INPUT FOR THIS TASK:
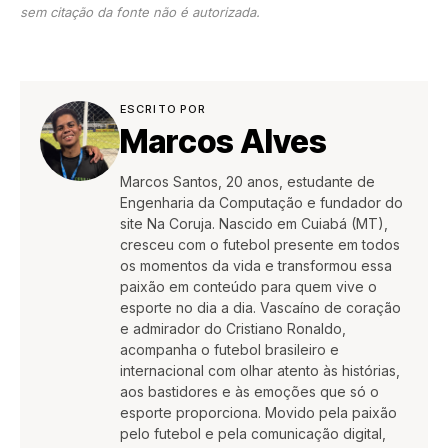
sem citação da fonte não é autorizada.
ESCRITO POR
Marcos Alves
Marcos Santos, 20 anos, estudante de
Engenharia da Computação e fundador do
site Na Coruja. Nascido em Cuiabá (MT),
cresceu com o futebol presente em todos
os momentos da vida e transformou essa
paixão em conteúdo para quem vive o
esporte no dia a dia. Vascaíno de coração
e admirador do Cristiano Ronaldo,
acompanha o futebol brasileiro e
internacional com olhar atento às histórias,
aos bastidores e às emoções que só o
esporte proporciona. Movido pela paixão
pelo futebol e pela comunicação digital,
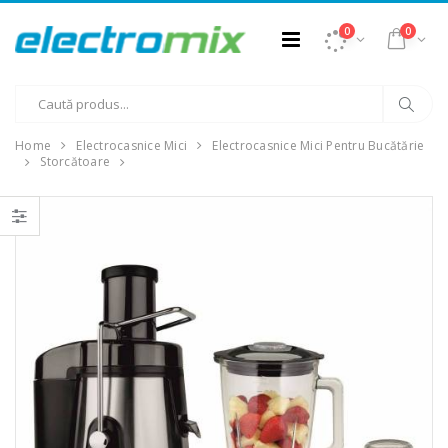
0
0
Home
Electrocasnice Mici
Electrocasnice Mici Pentru Bucătărie
Storcătoare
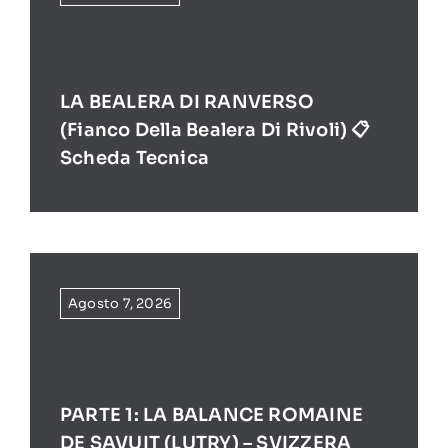
LA BEALERA DI RANVERSO
(Fianco Della Bealera Di Rivoli) 📋
Scheda Tecnica
Agosto 7, 2026
PARTE 1: LA BALANCE ROMAINE
DE SAVUIT (LUTRY) – SVIZZERA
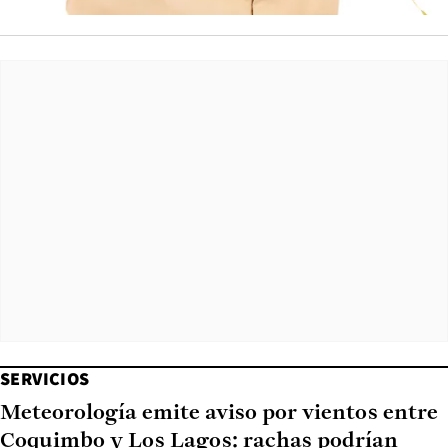
SERVICIOS
Meteorología emite aviso por vientos entre
Coquimbo y Los Lagos: rachas podrían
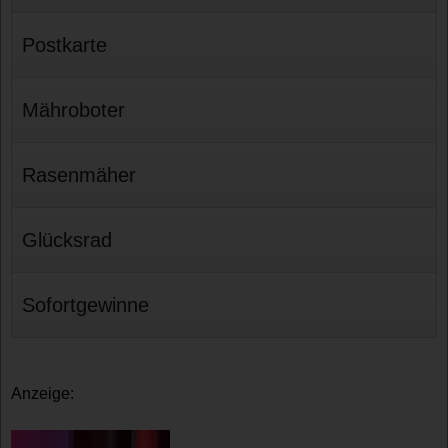
Postkarte
Mähroboter
Rasenmäher
Glücksrad
Sofortgewinne
Anzeige:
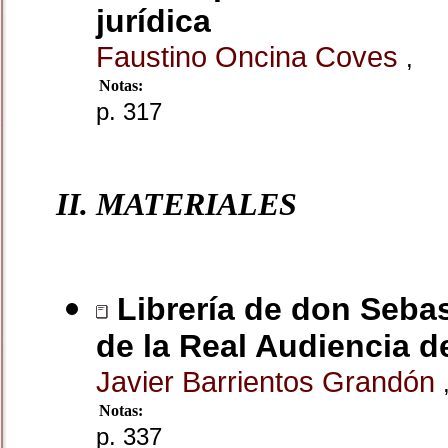
jurídica
Faustino Oncina Coves
,
Notas:
p. 317
II. MATERIALES
Librería de don Sebas
de la Real Audiencia 
Javier Barrientos Grandón
Notas:
p. 337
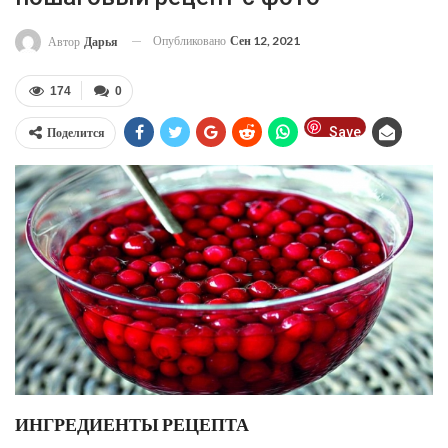
Опубликовано
Сен 12, 2021
Автор
Дарья
174
0
Save
Поделится
ИНГРЕДИЕНТЫ РЕЦЕПТА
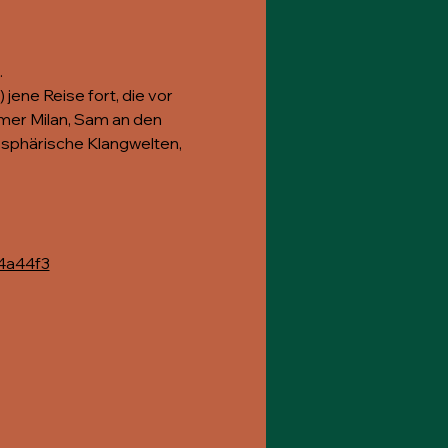
.
ene Reise fort, die vor 
er Milan, Sam an den 
sphärische Klangwelten, 
4a44f3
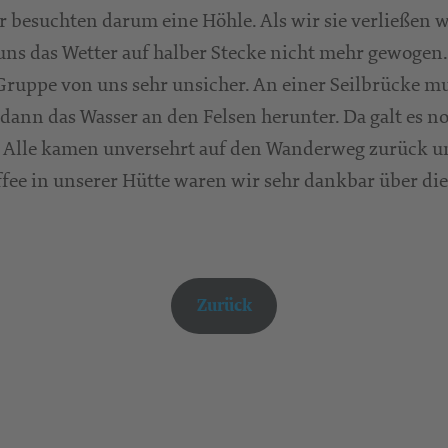
r besuchten darum eine Höhle. Als wir sie verließen 
 uns das Wetter auf halber Stecke nicht mehr gewoge
Gruppe von uns sehr unsicher. An einer Seilbrücke 
 dann das Wasser an den Felsen herunter. Da galt es n
. Alle kamen unversehrt auf den Wanderweg zurück u
fee in unserer Hütte waren wir sehr dankbar über die
Zurück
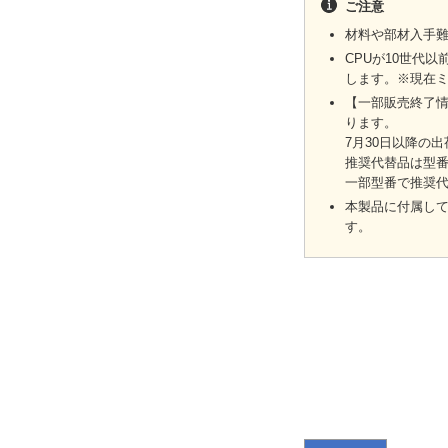
ご注意
材料や部材入手
CPUが10世代以
します。※現在ミ
【一部販売終了情報
ります。
7月30日以降の
推奨代替品は型番
一部型番で推奨
本製品に付属して
す。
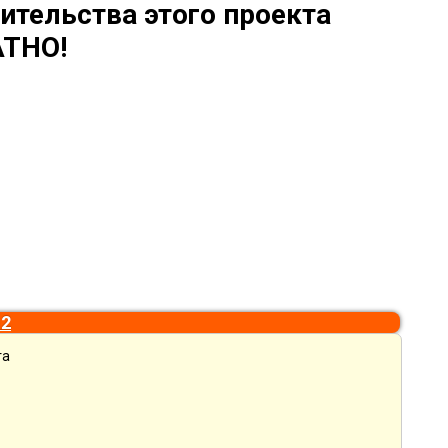
ительства этого проекта
ТНО!
м2
та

EXERCISE DIRECTIONS: Copy the records shown above in their entirety and exactly; images are to be left out.

RESULT OF THIS TASK:
sem citação da fonte não é autorizada.
ESCRITO POR
Marcos Alves
Marcos Santos, 20 anos, estudante de
Engenharia da Computação e fundador do
site Na Coruja. Nascido em Cuiabá (MT),
cresceu com o futebol presente em todos
os momentos da vida e transformou essa
paixão em conteúdo para quem vive o
esporte no dia a dia. Vascaíno de coração
e admirador do Cristiano Ronaldo,
acompanha o futebol brasileiro e
internacional com olhar atento às histórias,
aos bastidores e às emoções que só o
esporte proporciona. Movido pela paixão
pelo futebol e pela comunicação digital,
0
0
Home
Electrocasnice Mici
Electrocasnice Mici Pentru Bucătărie
Storcătoare
LA BEALERA DI RANVERSO
(Fianco Della Bealera Di Rivoli) 📋
Scheda Tecnica
Agosto 7, 2026
PARTE 1: LA BALANCE ROMAINE
DE SAVUIT (LUTRY) – SVIZZERA
SERVICIOS
Meteorología emite aviso por vientos entre
Coquimbo y Los Lagos: rachas podrían
Postkarte
Mähroboter
Rasenmäher
Glücksrad
Sofortgewinne
Anzeige:
jurídica
Faustino Oncina Coves
,
Notas:
p. 317
II. MATERIALES
Librería de don Sebas
de la Real Audiencia 
Javier Barrientos Grandón
Notas:
p. 337
Опубликовано
Сен 12, 2021
Автор
Дарья
174
0
Save
Поделится
ИНГРЕДИЕНТЫ РЕЦЕПТА
.
ene Reise fort, die vor 
er Milan, Sam an den 
sphärische Klangwelten, 
4a44f3
r besuchten darum eine Höhle. Als wir sie verließen 
 uns das Wetter auf halber Stecke nicht mehr gewoge
Gruppe von uns sehr unsicher. An einer Seilbrücke 
 dann das Wasser an den Felsen herunter. Da galt es n
. Alle kamen unversehrt auf den Wanderweg zurück u
fee in unserer Hütte waren wir sehr dankbar über die
Zurück
ご注意
材料や部材入手
CPUが10世代以
します。※現在ミ
【一部販売終了情報
ります。
7月30日以降の
推奨代替品は型番
一部型番で推奨
本製品に付属して
す。
ительства этого проекта
ТНО!
м2
та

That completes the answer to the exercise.